特許権の取得と特許侵害(5)
(矢野 千秋=弁護士:矢野・千葉総合法律事務所)
特許権の取得と特許侵害(4)からの特許権の続きです。侵害と目される相手方の対応です。前回は「要件1をつぶす」をお話しました。今回は要件2、要件3つぶしです。詳しく見てみましょう。
1 要件2をつぶす
要件2は「無権限の実施行為であること」でした。このためには、実施許諾、クロスライセンス契約、先使用権の検討、そしてこれは当たり前ですが、侵害行為の停止、権利譲渡を受けるなどの方法があります。
(1)実施許諾、クロスライセンス契約
特許権者との話し合いにより、特許権者から実施許諾を受けたり、クロスライセンス契約を締結したりします。実施許諾を受ければ、その後の実施行為は「有権限」になり、「無権限」の実施行為でなくなります。要件2が外れました。クロスライセンス契約というのは、特許権者から特許権の実施許諾(ライセンス)を受ける見返りに、相手方も特許権者に対してなんらかの権利のライセンスをする契約です。通常のライセンス契約が権利の許諾と金銭の交換であれば、この契約は権利許諾と権利許諾の交換です。通常、特許権の抵触問題が発生しているような場合は、特許権者も侵害と目されている相手方も、同じ業界に属していることが多いのです。であれば互いに利用可能な特許権を保有している場合も多く、かなりの確率で権利をクロスしてライセンスできる場合があるのです。

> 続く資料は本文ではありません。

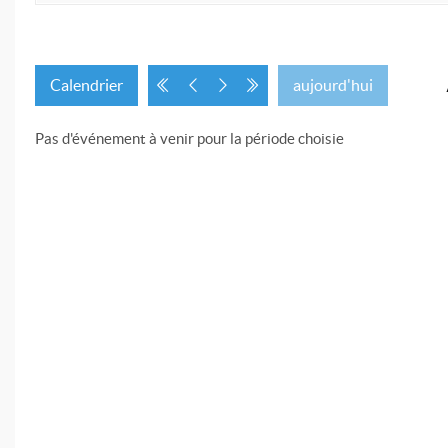
Calendrier
aujourd'hui
Pas d'événement à venir pour la période choisie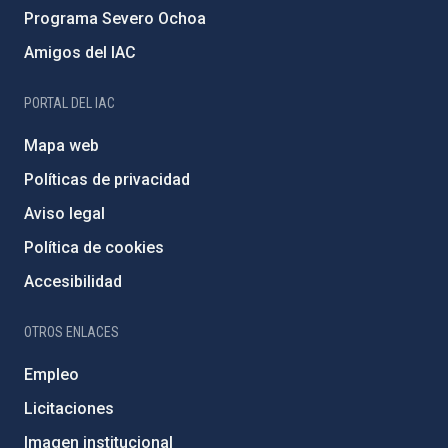
Programa Severo Ochoa
Amigos del IAC
PORTAL DEL IAC
Mapa web
Políticas de privacidad
Aviso legal
Política de cookies
Accesibilidad
OTROS ENLACES
Empleo
Licitaciones
Imagen institucional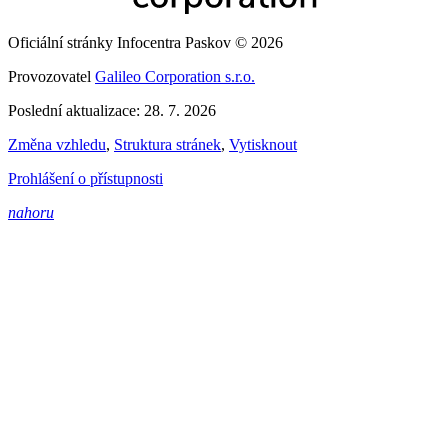
Oficiální stránky Infocentra Paskov © 2026
Provozovatel
Galileo Corporation s.r.o.
Poslední aktualizace: 28. 7. 2026
Změna vzhledu
,
Struktura stránek
,
Vytisknout
Prohlášení o přístupnosti
nahoru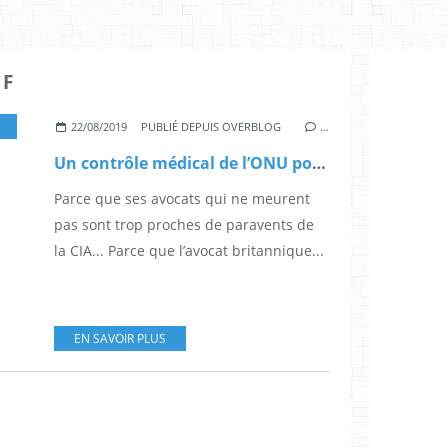
CF
LUTTES
22/08/2019
PUBLIÉ DEPUIS OVERBLOG
…
Un contrôle médical de l’ONU pour Julian Assange !
Parce que ses avocats qui ne meurent
pas sont trop proches de paravents de
la CIA... Parce que l’avocat britannique...
EN SAVOIR PLUS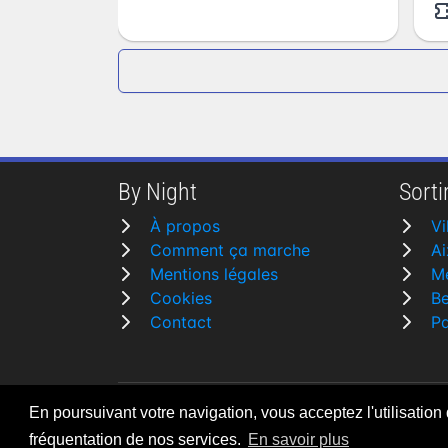
By Night
Sortir
À propos
Vi
Comment ça marche
Ai
Mentions légales
M
Cookies
B
Contact
Pa
En poursuivant votre navigation, vous acceptez l'utilisation
By Night v5.7.3
| © 2026 - Tous droits rése
fréquentation de nos services.
En savoir plus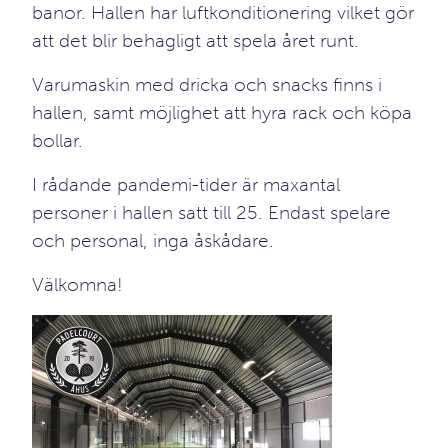
banor. Hallen har luftkonditionering vilket gör
att det blir behagligt att spela året runt.
Varumaskin med dricka och snacks finns i
hallen, samt möjlighet att hyra rack och köpa
bollar.
I rådande pandemi-tider är maxantal
personer i hallen satt till 25. Endast spelare
och personal, inga åskådare.
Välkomna!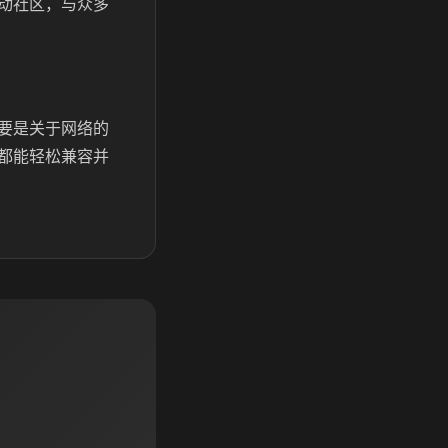
动社区，与众多
要是关于网络的
都能轻松兼容并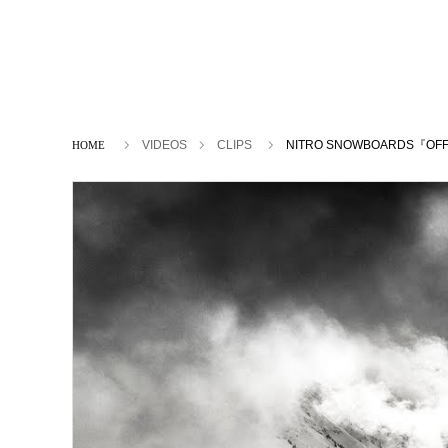
ホーム
VIDEOS
CLIPS
NITRO SNOWBOARDS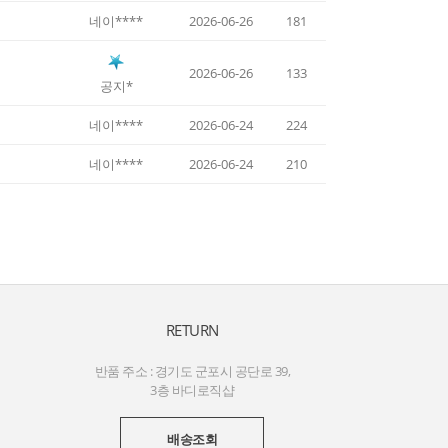
네이****
2026-06-26
181
2026-06-26
133
공지*
네이****
2026-06-24
224
네이****
2026-06-24
210
RETURN
반품 주소 : 경기도 군포시 공단로 39,
3층 바디로직샵
배송조회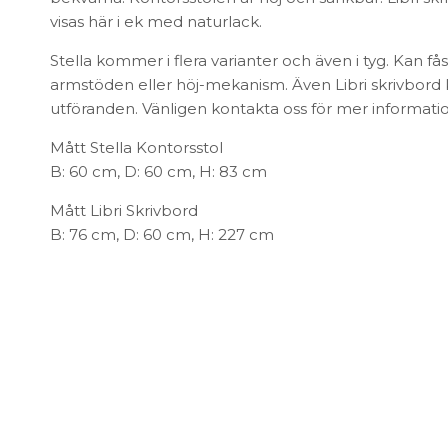
FÖRVARING & HYLLSYSTEM
visas här i ek med naturlack.
Speglar
Bokhyllor
Trädgård
Stella kommer i flera varianter och även i tyg. Kan få
Byråer
Vaser & Krukor
armstöden eller höj-mekanism. Även Libri skrivbord 
Mediabänkar
utföranden. Vänligen kontakta oss för mer informatio
Sideboards
Skåp & Vitrin
Mått Stella Kontorsstol
SOVRUM
Stringhylla
B: 60 cm, D: 60 cm, H: 83 cm
Vägghyllor
Sängbord
Mått Libri Skrivbord
Sko- & hatthyllor
Kuddar & täcken
B: 76 cm, D: 60 cm, H: 227 cm
Sängar & madrasser
Sänggavlar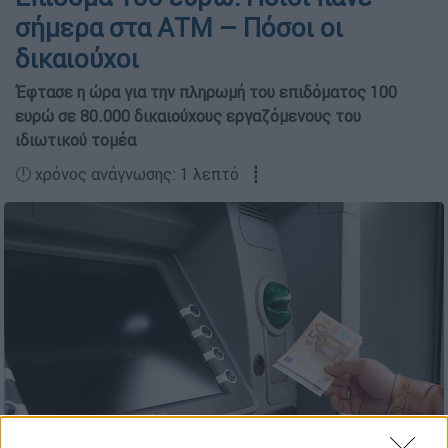
σήμερα στα ΑΤΜ – Πόσοι οι
δικαιούχοι
Έφτασε η ώρα για την πληρωμή του επιδόματος 100
ευρώ σε 80.000 δικαιούχους εργαζόμενους του
ιδιωτικού τομέα
🕛 χρόνος ανάγνωσης: 1 λεπτό ┋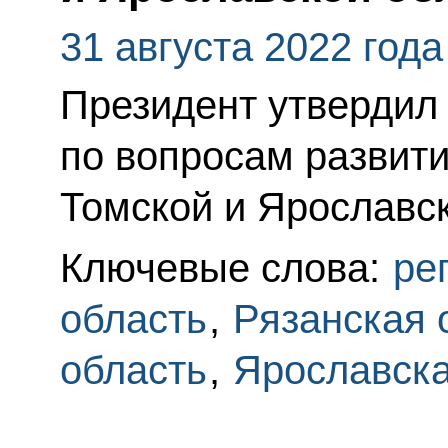
31 августа 2022 года
Президент утвердил
по вопросам развити
Томской и Ярославск
Ключевые слова:
ре
область
,
Рязанская 
область
,
Ярославска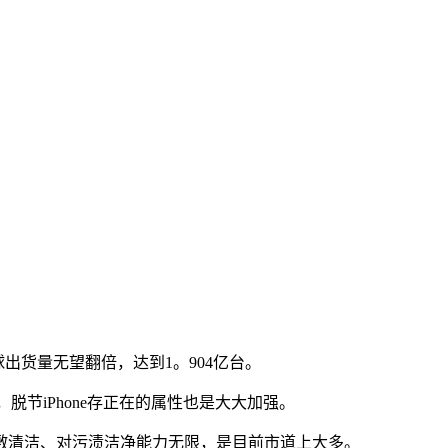
全球出货量无望翻倍，达到1。904亿台。
脱节iPhone存正在的属性也是大大加强。
清洁、对污渍洁净能力无限，是目前市道上大多。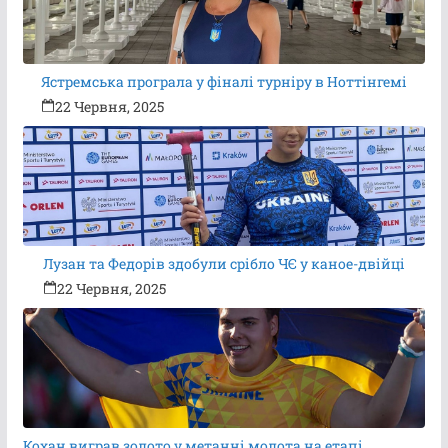
Ястремська програла у фіналі турніру в Ноттінгемі
22 Червня, 2025
Лузан та Федорів здобули срібло ЧЄ у каное-двійці
22 Червня, 2025
Кохан виграв золото у метанні молота на етапі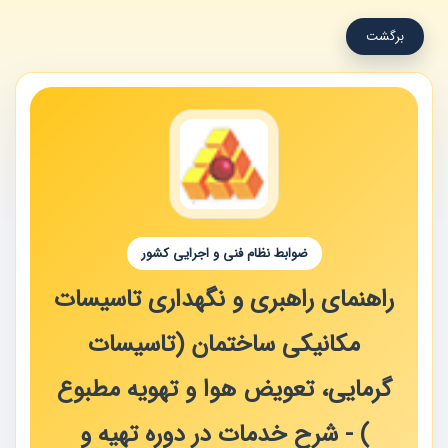
برگشت
ضوابط نظام فنی و اجرایی کشور
راهنمای راهبری و نگهداری تاسیسات
مکانیکی ساختمان (تاسیسات
گرمایی، تعویض هوا و تهویه مطبوع
) - شرح خدمات در دوره تهیه و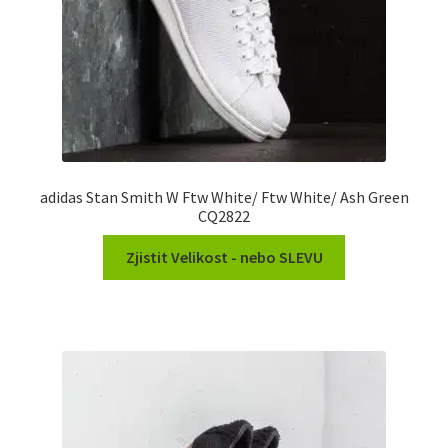
adidas Stan Smith W Ftw White/ Ftw White/ Ash Green
CQ2822
Zjistit Velikost - nebo SLEVU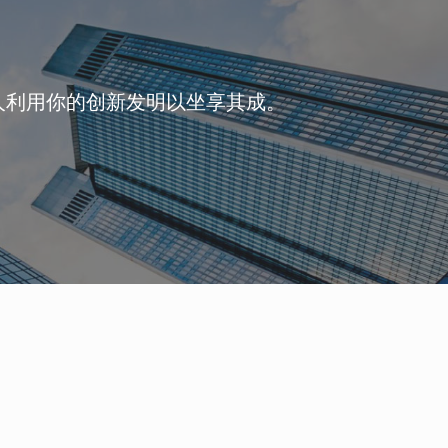
人利用你的创新发明以坐享其成。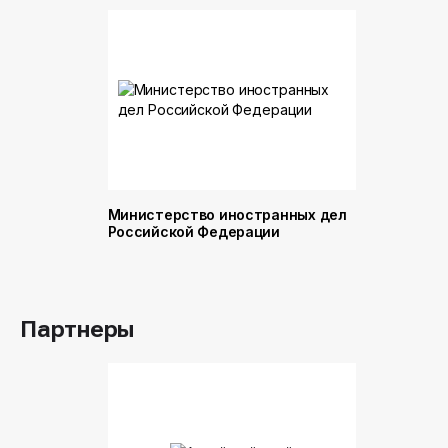
Министерство иностранных дел
Министер
Российской Федерации
и торговл
Российск
Партнеры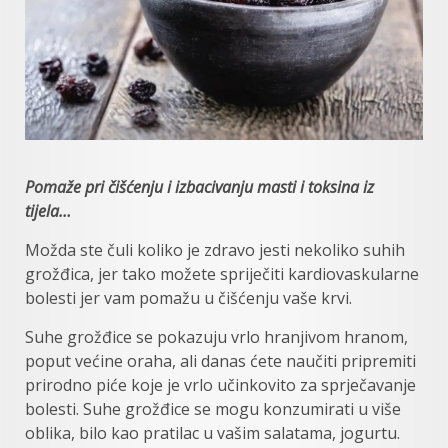
Pomaže pri čišćenju i izbacivanju masti i toksina iz
tijela…
Možda ste čuli koliko je zdravo jesti nekoliko suhih
grožđica, jer tako možete spriječiti kardiovaskularne
bolesti jer vam pomažu u čišćenju vaše krvi.
Suhe grožđice se pokazuju vrlo hranjivom hranom,
poput većine oraha, ali danas ćete naučiti pripremiti
prirodno piće koje je vrlo učinkovito za sprječavanje
bolesti. Suhe grožđice se mogu konzumirati u više
oblika, bilo kao pratilac u vašim salatama, jogurtu.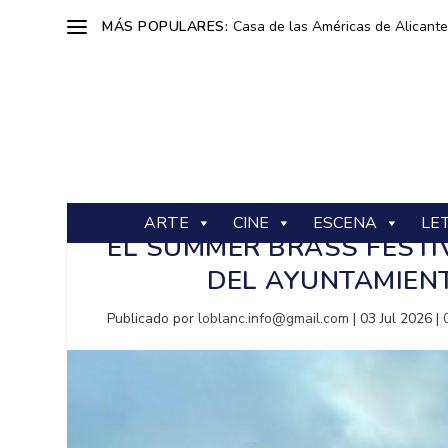
MÁS POPULARES:
Casa de las Américas de Alicante: 
ARTE
CINE
ESCENA
LE
EL SUMMER BRASS FESTIV
DEL AYUNTAMIEN
Publicado por
loblanc.info@gmail.com
|
03 Jul 2026
|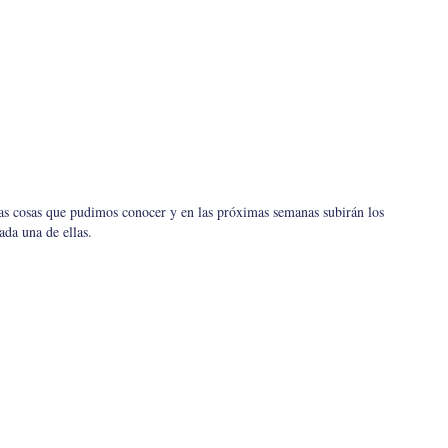
as cosas que pudimos conocer y en las próximas semanas subirán los
ada una de ellas.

もちろん、当事者間のみで話しが付くのが、一番手間が掛からず望ましいのですが、当事者同士の話し合いでは結論が出ず、訴訟が提起されてしまう場合も少なくありません。ただ、訴訟が提起されたとしても、すべてが判決で解決されているわけではありません。提訴後に話し合いが成立して、訴訟上の和解ということでライセンス契約の締結に至ることもあります。当事者だけの話し合いでは、お互いが自己の立場を譲らず、話しが付かないことも多いのです。でも訴訟になりますと第三者である裁判官が間に入ります。片方が無理な要求をしていれば、それを裁判官がいさめるようなことも期待できます。つまり、訴訟になると裁判官が介入し、ある程度の仲裁活動が期待できるので、和解が成立しやすいとも言えるのです。
だから訴訟にしろと言っているわけではありません。訴訟ということになれば、大なり小なり費用などの出費が不可避です。特許侵害訴訟ということになれば弁護士の費用も通常訴訟より割高なのが普通です。以前にも申し上げたように、権利侵害の問題は、すぐれて経済的な問題でもあるということです。いたずらに感情的になって合理性のある法的判断を忘れ、結局つまらない出費をして経済的損失を被る愚を冒すべきではありません。冷静に、そして客観性のある主張を交換し合うべきなのです。そうすれば、裁判所で話し合いが付くものなら、裁判所に行かずに話し合いがつくはずであるとも言えるのです。当事者だけでは、なかなか法的に客観性のある主張の交換は難しいかもしれません。ならば当事者双方が、この分野に精通した代理人弁護士を立てて話し合うのが適切な方法です。もちろん、そうした弁護士はこの分野のプロですから、訴訟になった場合の結果もある程度見通した、客観性のある範囲での話し合いが可能になります。また、弁護士会に設けられている仲裁制度などを利用するのも、余り費用を掛けずに専門家の意見を取り入れた合理的解決を導く一つの方法でしょう。